Work task:
Please output exactly the lines from the one containing "KTI KO 23 00259" through the last line of the records, both included.

Collected data:
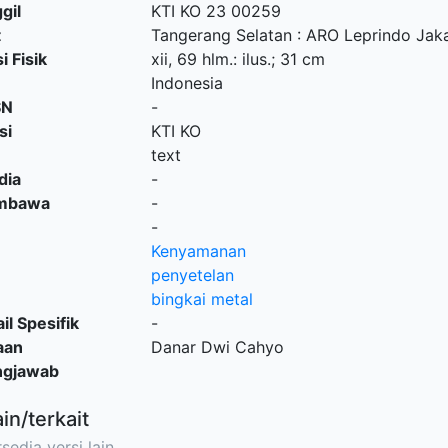
gil
KTI KO 23 00259
t
Tangerang Selatan
:
ARO Leprindo Jak
i Fisik
xii, 69 hlm.: ilus.; 31 cm
Indonesia
SN
-
si
KTI KO
text
dia
-
embawa
-
-
Kenyamanan
penyetelan
bingkai metal
il Spesifik
-
aan
Danar Dwi Cahyo
ngjawab
ain/terkait
sedia versi lain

Task output:
KTI KO 23 00259
t
Tangerang Selatan
:
ARO Leprindo Jak
i Fisik
xii, 69 hlm.: ilus.; 31 cm
Indonesia
SN
-
si
KTI KO
text
dia
-
embawa
-
-
Kenyamanan
penyetelan
bingkai metal
il Spesifik
-
aan
Danar Dwi Cahyo
ngjawab
ain/terkait
sedia versi lain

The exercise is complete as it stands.